Lorsque les deux frères Schneider reprennent Le Creusot, la production de Chalencey représente 85 % des besoins en minerai de l’usine. L’entrepreneur chargé des mouvements de marchandises à l’intérieur de l’usine s’occupe aussi du recrutement des voituriers et de l’entretien des voies depuis Chalencey.
 
C’est par une ordonnance du 17 juillet 1837 « qu’il est fait concession à la Société SCHNEIDER frères et Compagnie des mines de fer situées au lieu-dit de Chalencey dans la commune de Couches. » ordonnance suivie du cahier des Charges.
 
En fonction du lieu d’exploitation du minerai extrait à Chalencey, de sa variété, il continue d’emprunter la route sur la totalité du trajet, mais peut aussi être transporté à Saint-Léger-sur-Dheune, puis transiter par le canal du Centre, ouvert à la circulation en 1793. C’est à partir de février 1838 que cette modification du système de transport est proposée, en vue de soulager le réseau routier.
Mais la qualité du minerai ne convient pas à toutes les fabrications.
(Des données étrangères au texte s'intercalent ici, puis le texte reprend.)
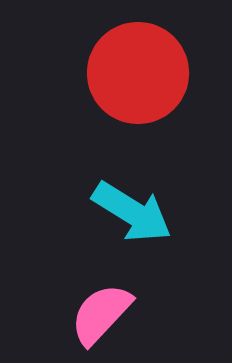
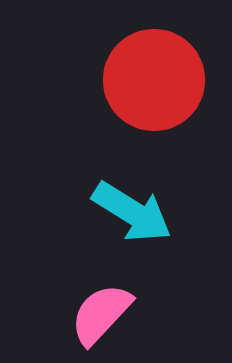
red circle: moved 16 px right, 7 px down
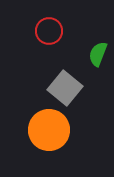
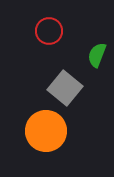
green semicircle: moved 1 px left, 1 px down
orange circle: moved 3 px left, 1 px down
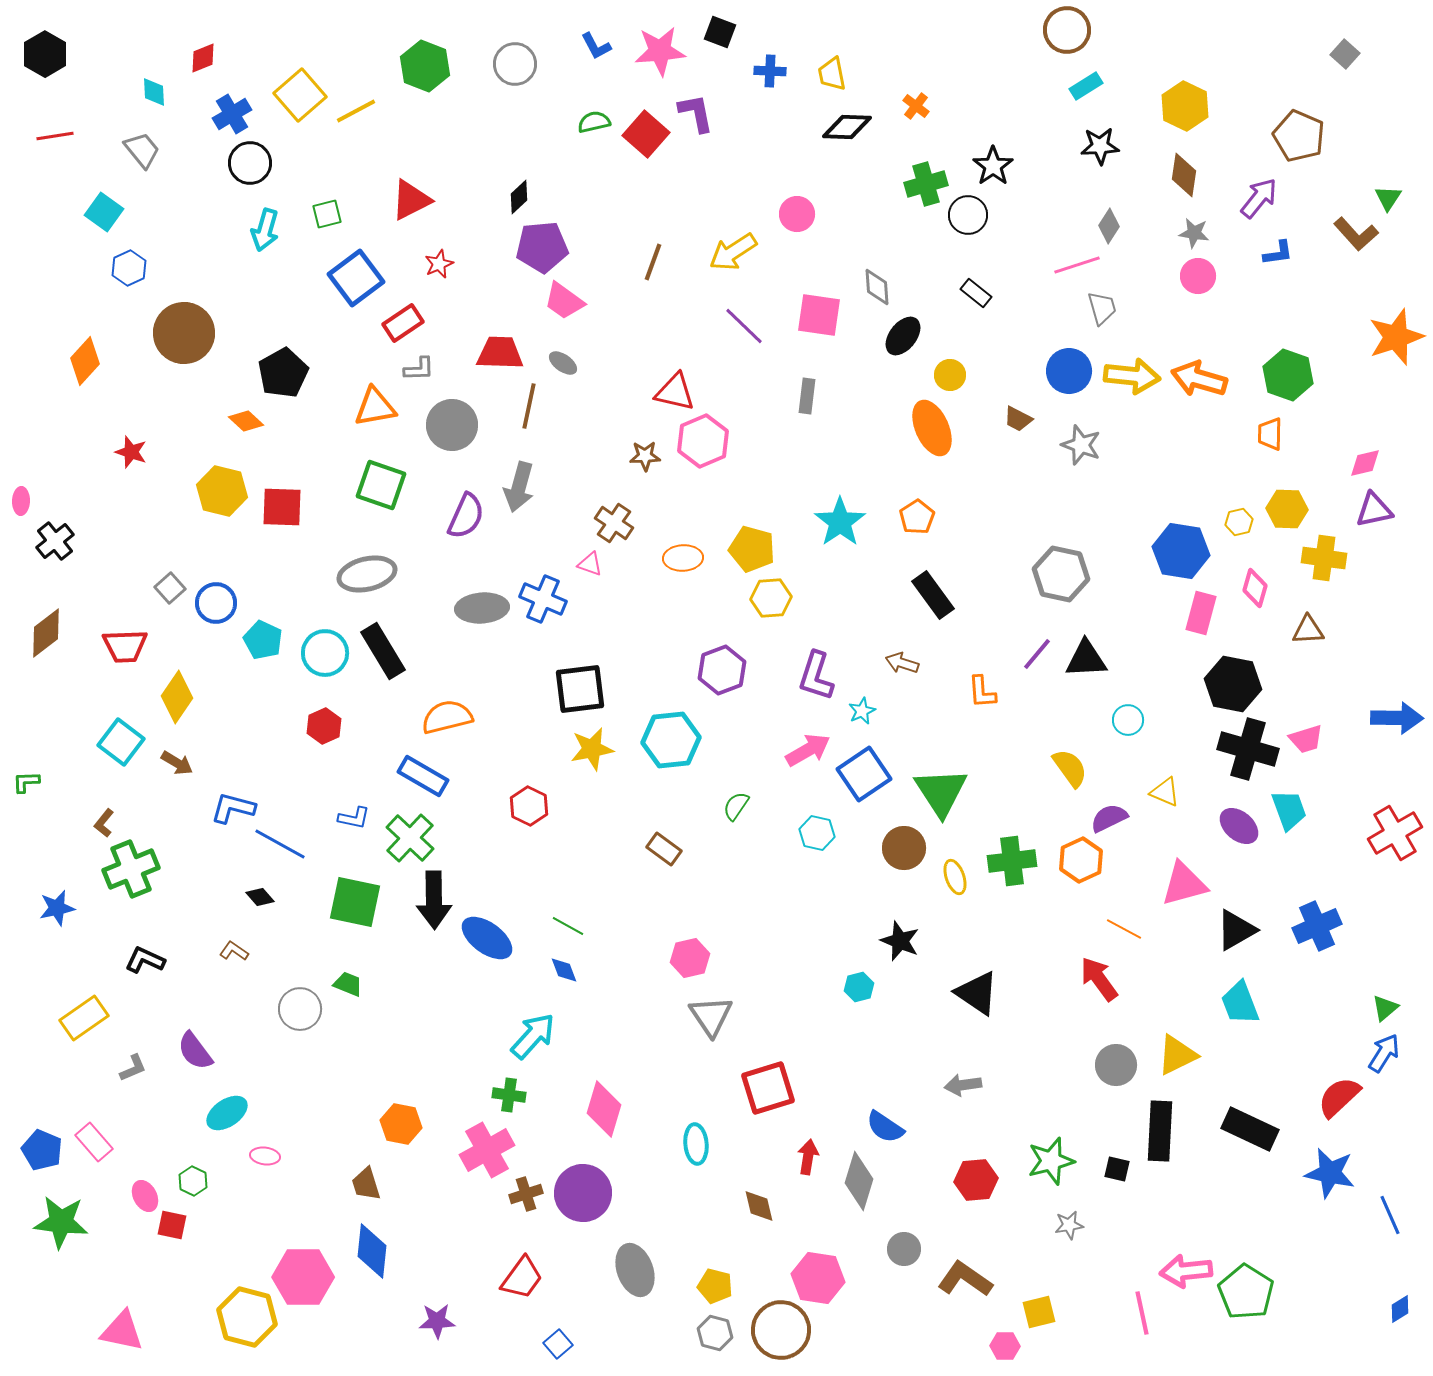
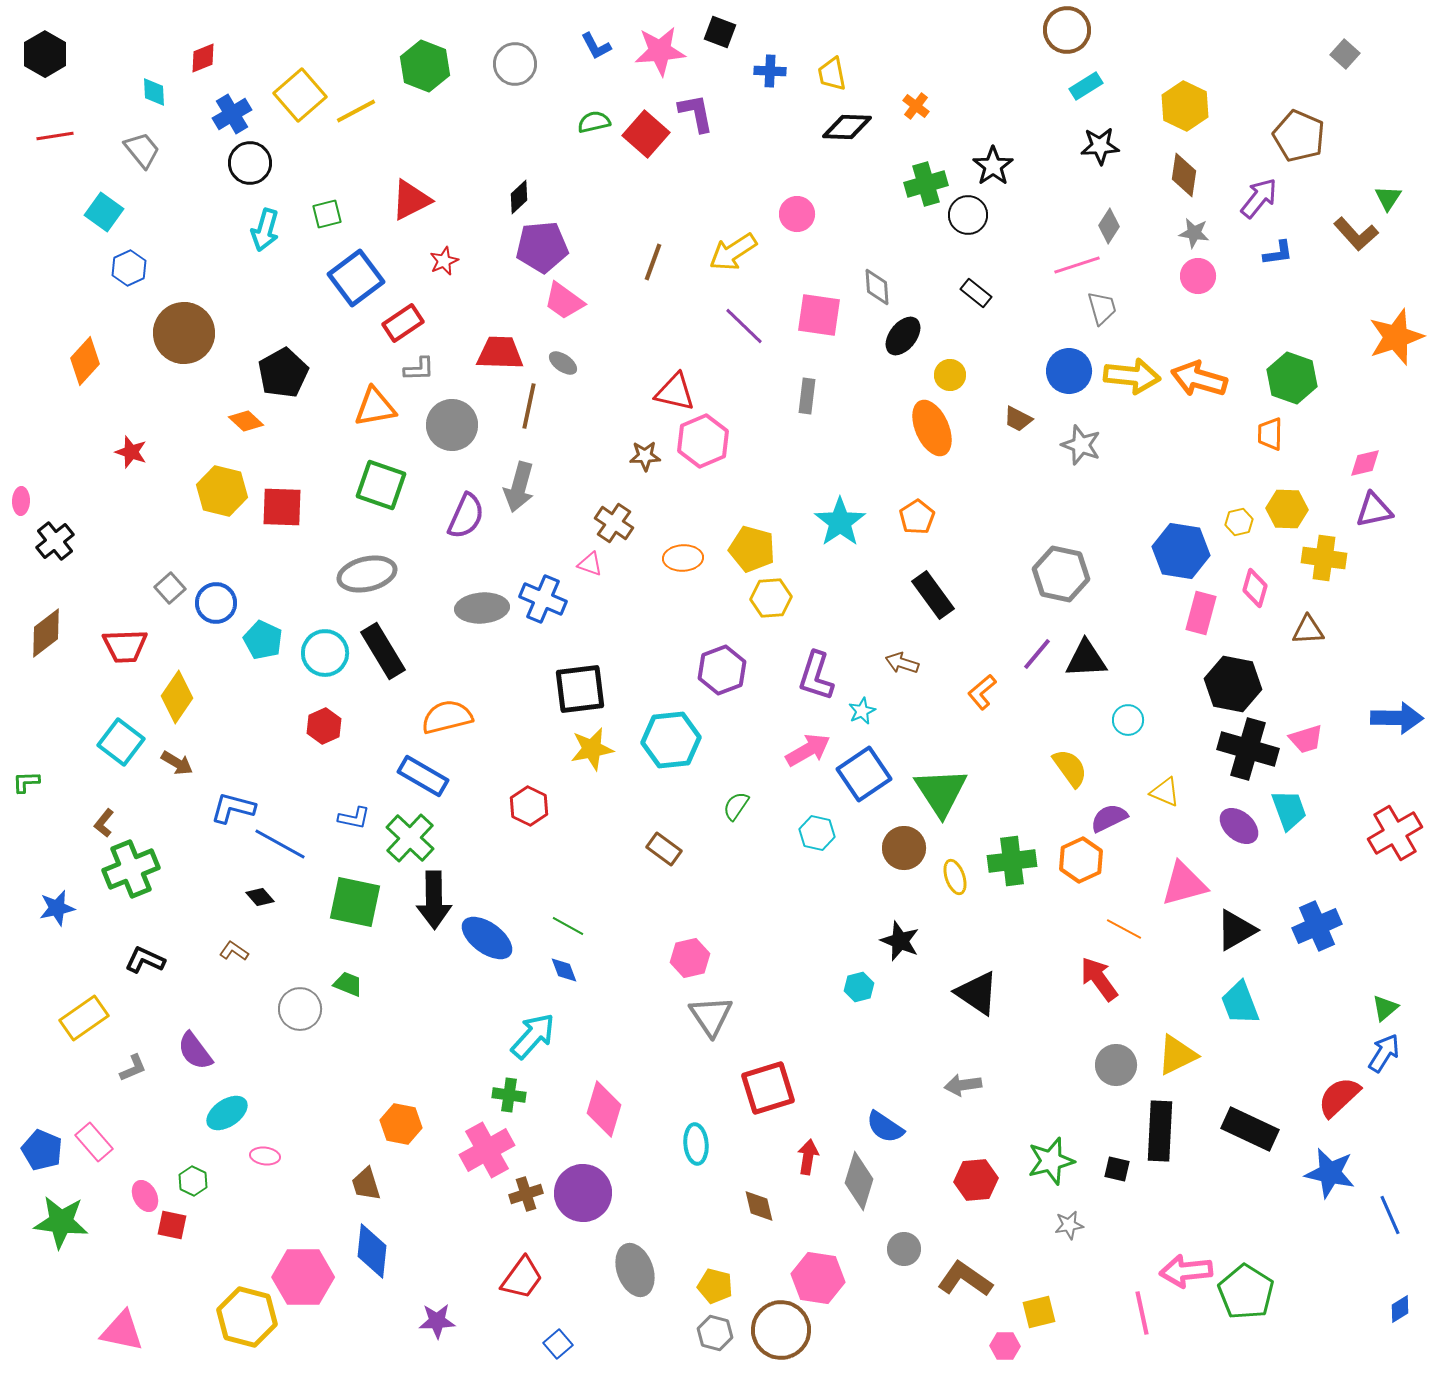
red star at (439, 264): moved 5 px right, 3 px up
green hexagon at (1288, 375): moved 4 px right, 3 px down
orange L-shape at (982, 692): rotated 54 degrees clockwise
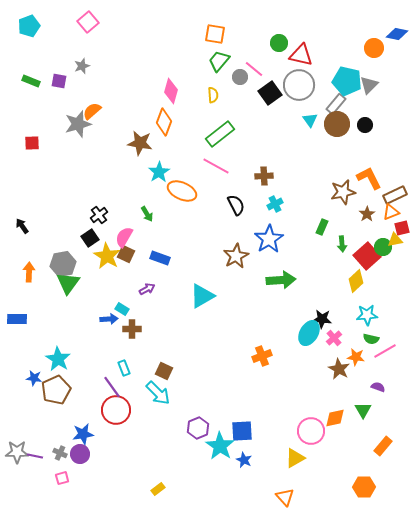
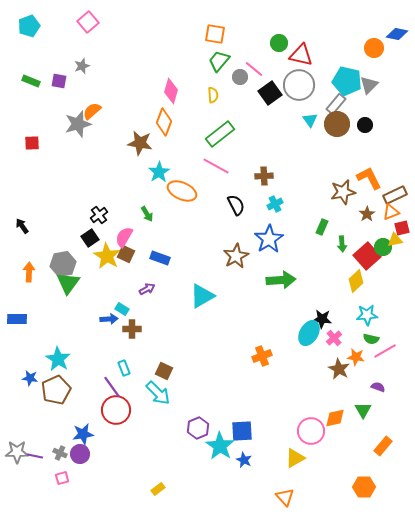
blue star at (34, 378): moved 4 px left
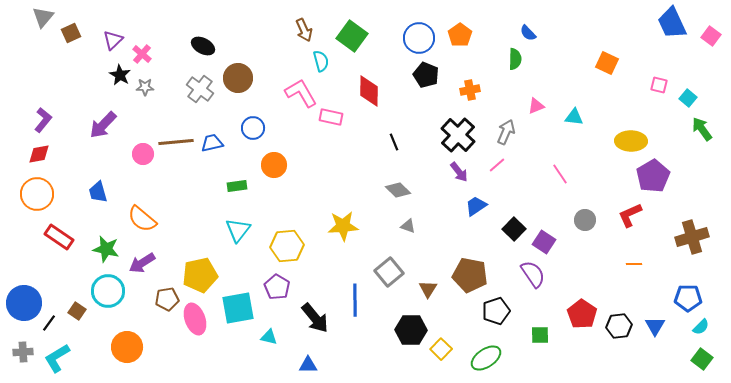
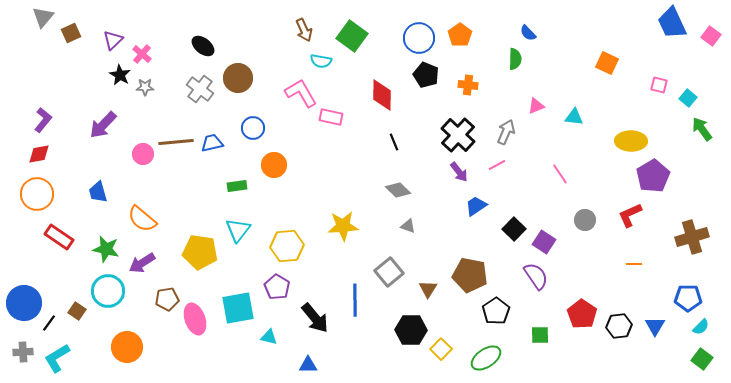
black ellipse at (203, 46): rotated 10 degrees clockwise
cyan semicircle at (321, 61): rotated 115 degrees clockwise
orange cross at (470, 90): moved 2 px left, 5 px up; rotated 18 degrees clockwise
red diamond at (369, 91): moved 13 px right, 4 px down
pink line at (497, 165): rotated 12 degrees clockwise
purple semicircle at (533, 274): moved 3 px right, 2 px down
yellow pentagon at (200, 275): moved 23 px up; rotated 20 degrees clockwise
black pentagon at (496, 311): rotated 16 degrees counterclockwise
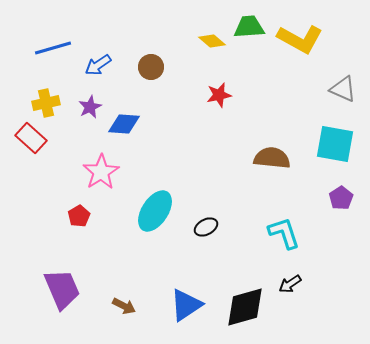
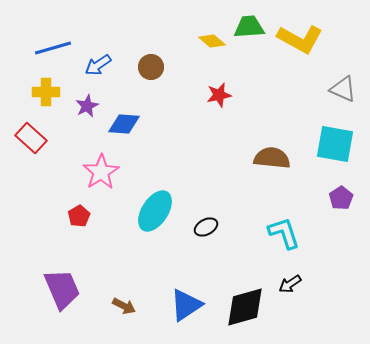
yellow cross: moved 11 px up; rotated 12 degrees clockwise
purple star: moved 3 px left, 1 px up
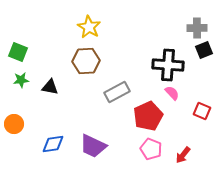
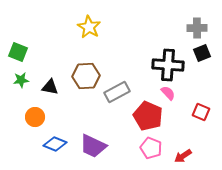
black square: moved 2 px left, 3 px down
brown hexagon: moved 15 px down
pink semicircle: moved 4 px left
red square: moved 1 px left, 1 px down
red pentagon: rotated 24 degrees counterclockwise
orange circle: moved 21 px right, 7 px up
blue diamond: moved 2 px right; rotated 30 degrees clockwise
pink pentagon: moved 1 px up
red arrow: moved 1 px down; rotated 18 degrees clockwise
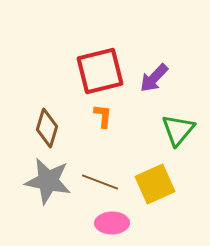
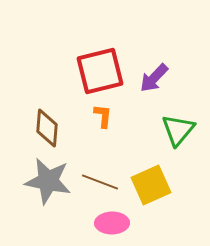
brown diamond: rotated 12 degrees counterclockwise
yellow square: moved 4 px left, 1 px down
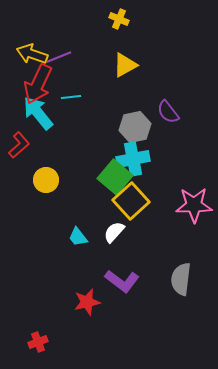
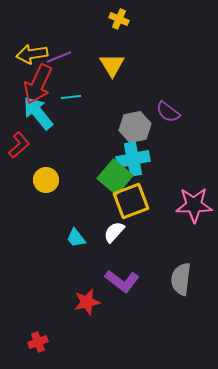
yellow arrow: rotated 28 degrees counterclockwise
yellow triangle: moved 13 px left; rotated 32 degrees counterclockwise
purple semicircle: rotated 15 degrees counterclockwise
yellow square: rotated 21 degrees clockwise
cyan trapezoid: moved 2 px left, 1 px down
Les rails sont une des rares fabrications pour lesquelles le minerai de Chalencey convient parfaitement. En 1847, il existe déjà 35 petits puits de mine alors que 12 sont en fonçage. La progression de la production de la forge se répercute sur celle de l’exploitation minière dont l’organisation se révèle inadaptée aux besoins croissants. Un déséquilibre aux conséquences fâcheuses apparaît. Certains chantiers souterrains étant inondés pendant l’hiver, la production est interrompue au moment où la main-d’œuvre devient abondante. (les paysans qui deviennent mineurs au moment où les travaux des champs ne nécessitent plus l’appoint de leurs bras.)
Pour améliorer encore les conditions de transport et généraliser le recours au canal du Centre, Adolphe Schneider fait concentrer les sondages et le fonçage au plus près du canal. En 1844, les travaux de recherche sont couronnés de succès à Cromey et surtout, Mazenay. En 1855, Schneider et Cie rachète la concession des mines de Change, date qu’il faut mettre en relation avec une grève des mineurs de Mazenay.
La volonté de diversifier les approvisionnements et les qualités de minerais conduit à l’abandon en 1859 du gisement de Chalencey dont les réserves s’élèvent encore à 700 000 tonnes.
Il y a seulement 6 ans que Couches est devenu Couches les Mines !... ( 28 avril 1853)
La production des mines de Mazenay-Change progresse désormais à un rythme soutenu. En 1867, avec une extraction de 243 000 tonnes, la production de la mine couvre l’ensemble des besoins en minerai de fer calcaire de l’usine. L’exploitation se poursuivra jusqu’en 1911.